Por Jesús Chávez
Marín
Después de los
viajes a Europa, a China, a Brasil; de usar automóviles de lujo y habitar en
residencias kilométricas de enormes jardines; vida cotidiana donde son
naturales las joyas, ropa bien diseñada, perfume de profundas flores; también
llega la vejez. Bien cuidada por medicamentos y hospitales, con recursos sin
límite, pero llega. El tiempo no perdona ni se detiene con recursos
financieros.
Rosa María lo sabe
esta noche de fiesta, con los vapores del coñac y entre la humareda de sus
cigarros, uno tras otro, que fuma como desesperada.
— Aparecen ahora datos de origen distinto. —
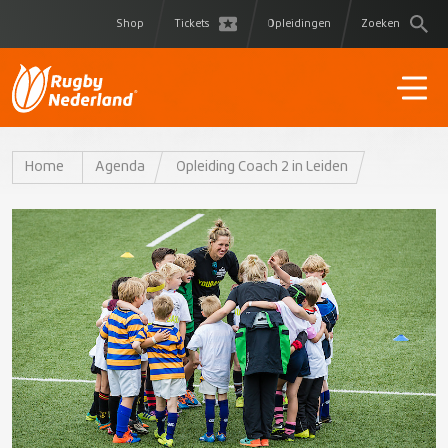
Shop
Tickets
Opleidingen
Zoeken
Home
Agenda
Opleiding Coach 2 in Leiden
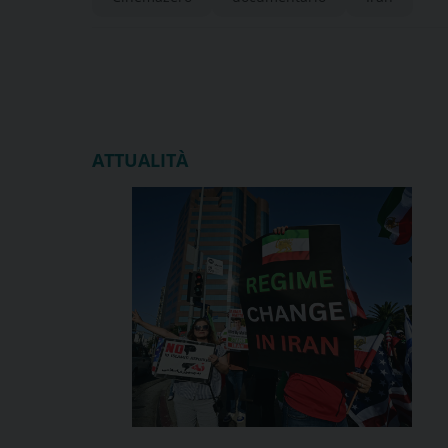
ATTUALITÀ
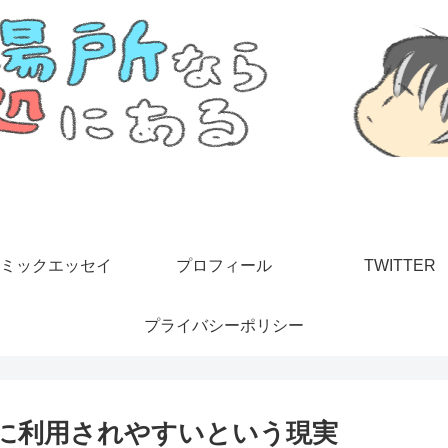
ミックエッセイ
プロフィール
TWITTER
プライバシーポリシー
に利用されやすいという現実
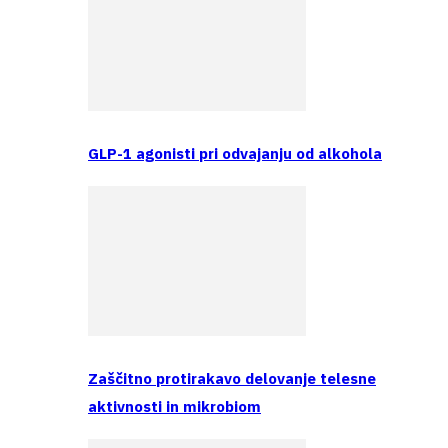
GLP-1 agonisti pri odvajanju od alkohola
Zaščitno protirakavo delovanje telesne
aktivnosti in mikrobiom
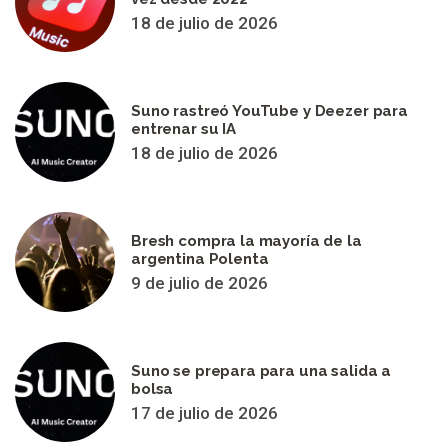
18 de julio de 2026
Suno rastreó YouTube y Deezer para
entrenar su IA
18 de julio de 2026
Bresh compra la mayoría de la
argentina Polenta
9 de julio de 2026
Suno se prepara para una salida a
bolsa
17 de julio de 2026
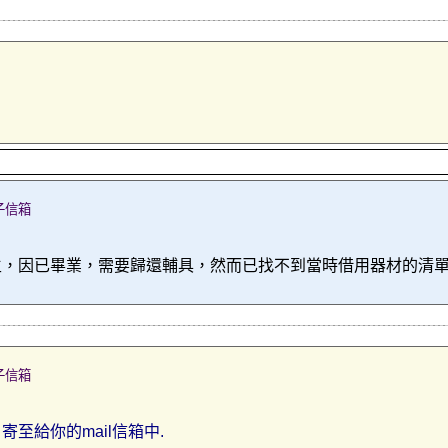
子信箱
生，因已畢業，需要歸還輔具，然而已找不到當時借用器材的清
子信箱
至給你的mail信箱中.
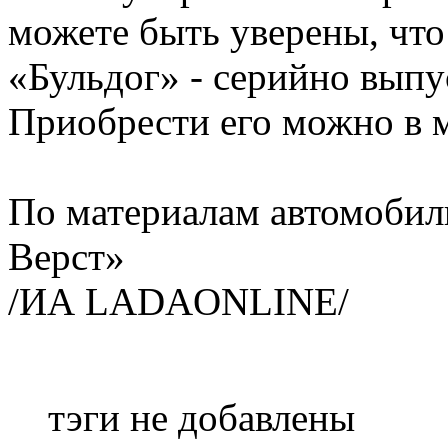
можете быть уверены, что 
«Бульдог» - серийно выпу
Приобрести его можно в 
По материалам автомобил
Верст»
/ИА LADAONLINE/
тэги не добавлены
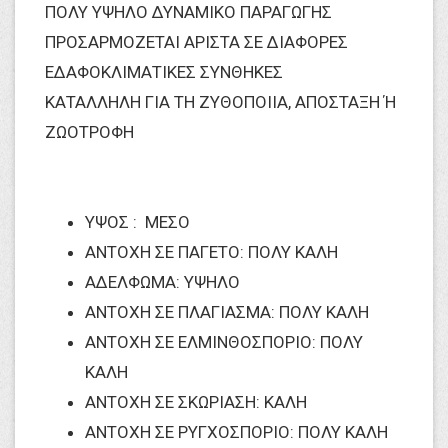
ΠΟΛΥ ΥΨΗΛΟ ΔΥΝΑΜΙΚΟ ΠΑΡΑΓΩΓΗΣ
ΠΡΟΣΑΡΜΟΖΕΤΑΙ ΑΡΙΣΤΑ ΣΕ ΔΙΑΦΟΡΕΣ
ΕΔΑΦΟΚΛΙΜΑΤΙΚΕΣ ΣΥΝΘΗΚΕΣ
ΚΑΤΑΛΛΗΛΗ ΓΙΑ ΤΗ ΖΥΘΟΠΟΙΙΑ, ΑΠΟΣΤΑΞΗ Ή
ΖΩΟΤΡΟΦΗ
ΥΨΟΣ : ΜΕΣΟ
ΑΝΤΟΧΗ ΣΕ ΠΑΓΕΤΟ: ΠΟΛΥ ΚΑΛΗ
ΑΔΕΛΦΩΜΑ: ΥΨΗΛΟ
ΑΝΤΟΧΗ ΣΕ ΠΛΑΓΙΑΣΜΑ: ΠΟΛΥ ΚΑΛΗ
ΑΝΤΟΧΗ ΣΕ ΕΛΜΙΝΘΟΣΠΟΡΙΟ: ΠΟΛΥ
ΚΑΛΗ
ΑΝΤΟΧΗ ΣΕ ΣΚΩΡΙΑΣΗ: ΚΑΛΗ
ΑΝΤΟΧΗ ΣΕ ΡΥΓΧΟΣΠΟΡΙΟ: ΠΟΛΥ ΚΑΛΗ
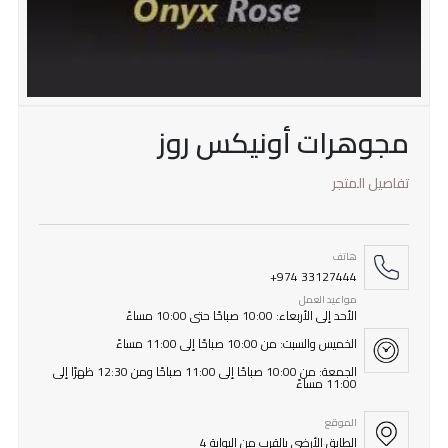
مجوهرات أونيكس روز
تفاصيل المتجر
هاتف
+974 33127444
مواعيد العمل
الأحد إلى الأربعاء: 10:00 صباحًا حتى 10:00 مساءً
الخميس والسبت: من 10:00 صباحًا إلى 11:00 مساءً
الجمعة: من 10:00 صباحًا إلى 11:00 صباحًا ومن 12:30 ظهرًا إلى
11:00 مساءً
الموقع
الطابق الأرضي بالقرب من البوابة 4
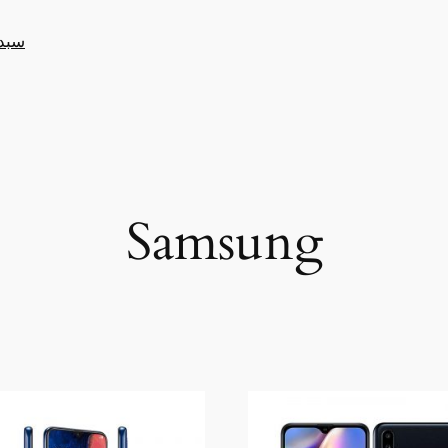
سبد
Samsung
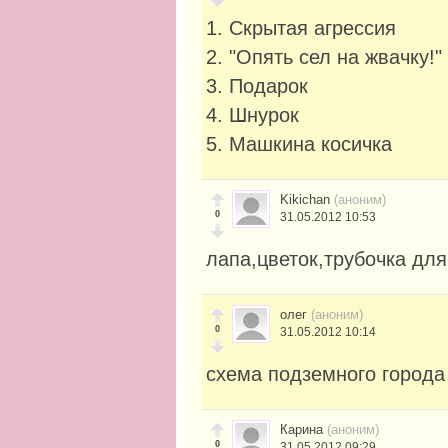
1. Скрытая агрессия
2. "Опять сел на жвачку!"
3. Подарок
4. Шнурок
5. Машкина косичка
Kikichan
(аноним)
0
31.05.2012 10:53
лапа,цветок,трубочка дл
олег
(аноним)
0
31.05.2012 10:14
схема подземного города
Карина
(аноним)
0
31.05.2012 09:29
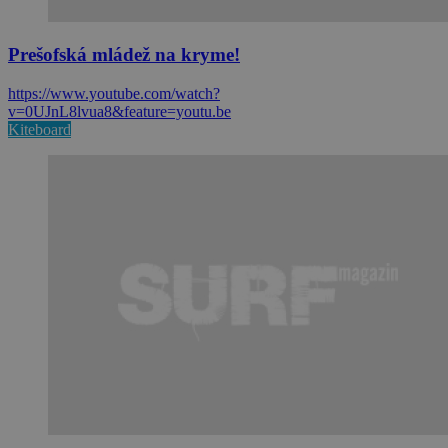
Prešofská mládež na kryme!
https://www.youtube.com/watch?
v=0UJnL8lvua8&feature=youtu.be
Kiteboard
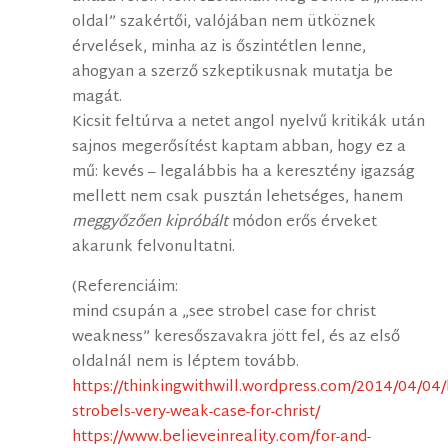
oldal” szakértői, valójában nem ütköznek
érvelések, minha az is őszintétlen lenne,
ahogyan a szerző szkeptikusnak mutatja be
magát.
Kicsit feltúrva a netet angol nyelvű kritikák után
sajnos megerősítést kaptam abban, hogy ez a
mű: kevés – legalábbis ha a keresztény igazság
mellett nem csak pusztán lehetséges, hanem
meggyőzően kipróbált
módon erős érveket
akarunk felvonultatni.
(Referenciáim:
mind csupán a „see strobel case for christ
weakness” keresőszavakra jött fel, és az első
oldalnál nem is léptem tovább.
https://thinkingwithwill.wordpress.com/2014/04/04/
strobels-very-weak-case-for-christ/
https://www.believeinreality.com/for-and-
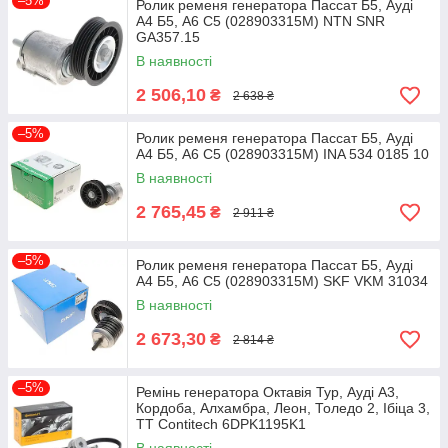
–5%
Ролик ременя генератора Пассат Б5, Ауді
А4 Б5, А6 С5 (028903315M) NTN SNR
GA357.15
В наявності
2 506,10
₴
2 638 ₴
–5%
Ролик ременя генератора Пассат Б5, Ауді
А4 Б5, А6 С5 (028903315M) INA 534 0185 10
В наявності
2 765,45
₴
2 911 ₴
–5%
Ролик ременя генератора Пассат Б5, Ауді
А4 Б5, А6 С5 (028903315M) SKF VKM 31034
В наявності
2 673,30
₴
2 814 ₴
–5%
Ремінь генератора Октавія Тур, Ауді А3,
Кордоба, Алхамбра, Леон, Толедо 2, Ібіца 3,
ТТ Contitech 6DPK1195K1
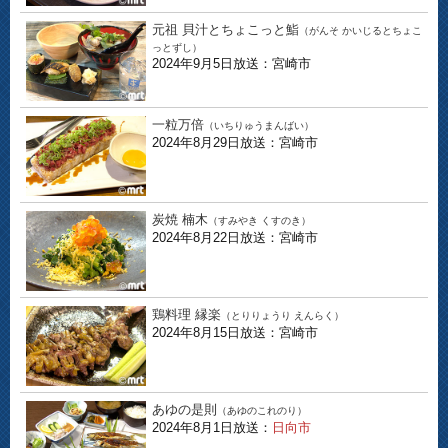
元祖 貝汁とちょこっと鮨
（がんそ かいじるとちょこ
っとずし）
2024年9月5日放送：宮崎市
一粒万倍
（いちりゅうまんばい）
2024年8月29日放送：宮崎市
炭焼 楠木
（すみやき くすのき）
2024年8月22日放送：宮崎市
鶏料理 縁楽
（とりりょうり えんらく）
2024年8月15日放送：宮崎市
あゆの是則
（あゆのこれのり）
2024年8月1日放送：
日向市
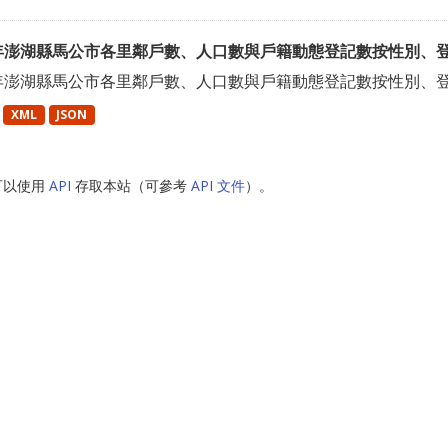
2年澎湖縣馬公市各里鄰戶數、人口數與戶籍動態登記數按性別、
2年澎湖縣馬公市各里鄰戶數、人口數與戶籍動態登記數按性別、
XML
JSON
可以使用
API
存取本站（可參考
API 文件
）。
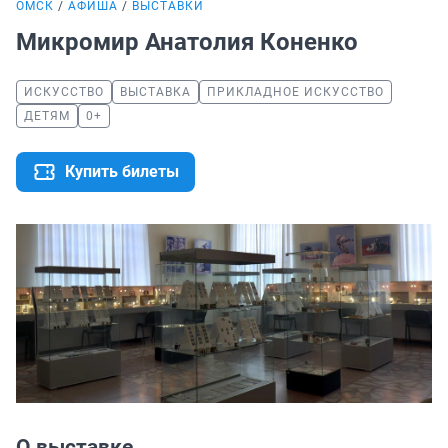
ОМСК
АФИША
ВЫСТАВКИ
Микромир Анатолия Коненко
ИСКУССТВО
ВЫСТАВКА
ПРИКЛАДНОЕ ИСКУССТВО
ДЕТЯМ
0+
Купить билеты
О выставке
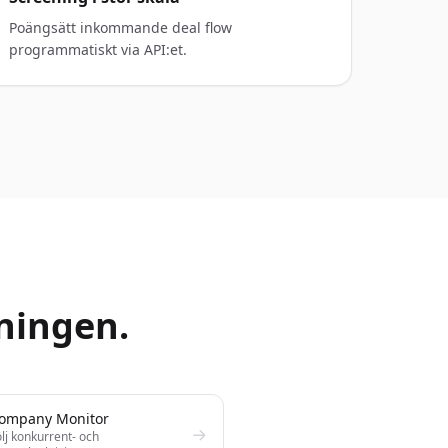
Poängsätt inkommande deal flow
programmatiskt via API:et.
ningen.
ompany Monitor
lj konkurrent- och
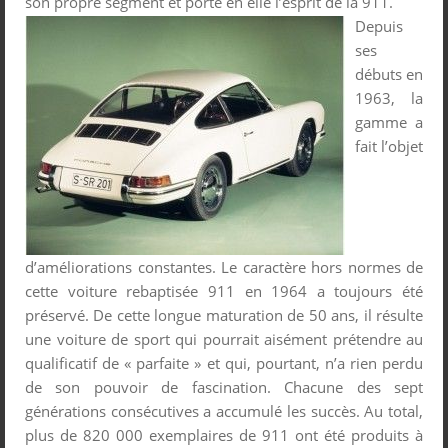
son propre segment et porte en elle l’esprit de la 911.
Depuis
ses
débuts en
1963, la
gamme a
fait l’objet
d’améliorations constantes. Le caractère hors normes de
cette voiture rebaptisée 911 en 1964 a toujours été
préservé. De cette longue maturation de 50 ans, il résulte
une voiture de sport qui pourrait aisément prétendre au
qualificatif de « parfaite » et qui, pourtant, n’a rien perdu
de son pouvoir de fascination. Chacune des sept
générations consécutives a accumulé les succès. Au total,
plus de 820 000 exemplaires de 911 ont été produits à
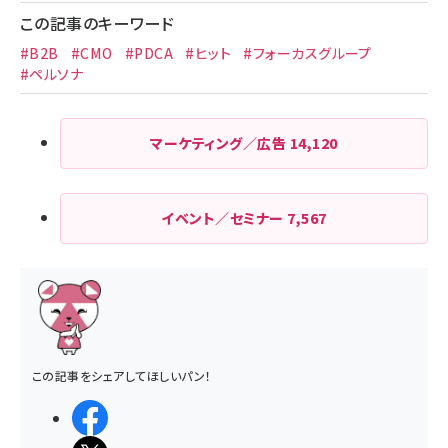
この記事のキーワード
#B2B
#CMO
#PDCA
#ヒット
#フォーカスグループ
#ペルソナ
マーケティング／広告
14,120
イベント／セミナー
7,567
この記事をシェアしてほしいパン！
シェアする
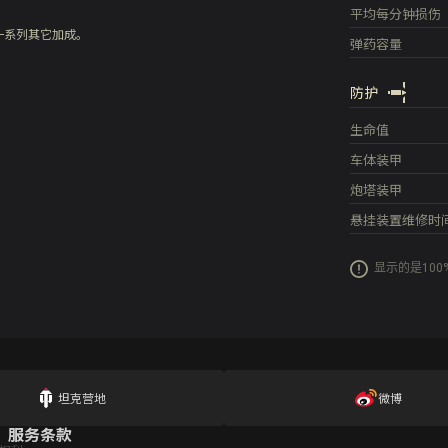
平均每分钟损伤
一系列其它加成。
弹药容量
防护
生命值
车体装甲
炮塔装甲
悬挂装置维修时
显示的是10
坦克营地
微博
服务条款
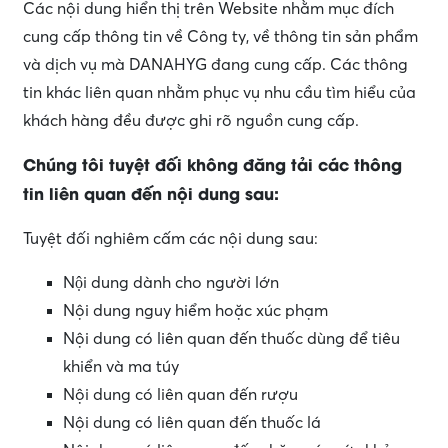
Các nội dung hiển thị trên Website nhằm mục đích
cung cấp thông tin về Công ty, về thông tin sản phẩm
và dịch vụ mà DANAHYG đang cung cấp. Các thông
tin khác liên quan nhằm phục vụ nhu cầu tìm hiểu của
khách hàng đều được ghi rõ nguồn cung cấp.
Chúng tôi tuyệt đối không đăng tải các thông
tin liên quan đến nội dung sau:
Tuyệt đối nghiêm cấm các nội dung sau:
Nội dung dành cho người lớn
Nội dung nguy hiểm hoặc xúc phạm
Nội dung có liên quan đến thuốc dùng để tiêu
khiển và ma túy
Nội dung có liên quan đến rượu
Nội dung có liên quan đến thuốc lá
―Tráeme la salsa roja ―le grita a su marido,
quien muy diligente va a la cocina por ella. ―Y también mi soda, la dejé en la
alacena.
Cuando él regresa, con mansedumbre pone la
salsa sobre la mesa, al lado del plato de la señora.
―¡Te dije que la
roja, no la verde! ―le grita ella. Luego, entre broma y de veras, se dirige
vagamente a sus hijas, sus nueras, sus jóvenes nietas, que están en la misma
mesa: ―Ay, este menso ya no distingue los colores.
―¿Pues de qué color
es esta, entonces? ―dice el hombre, con un leve tono de protesta.
Aunque muy bien él conocía que estaba pagando un castigo inevitable. Media hora antes, ella lo había sorprendido mirando, como por reflejo condicionado, el escote elegante y atrevido de una de las invitadas. Cosa que para su anciana esposa era como arder en el infierno.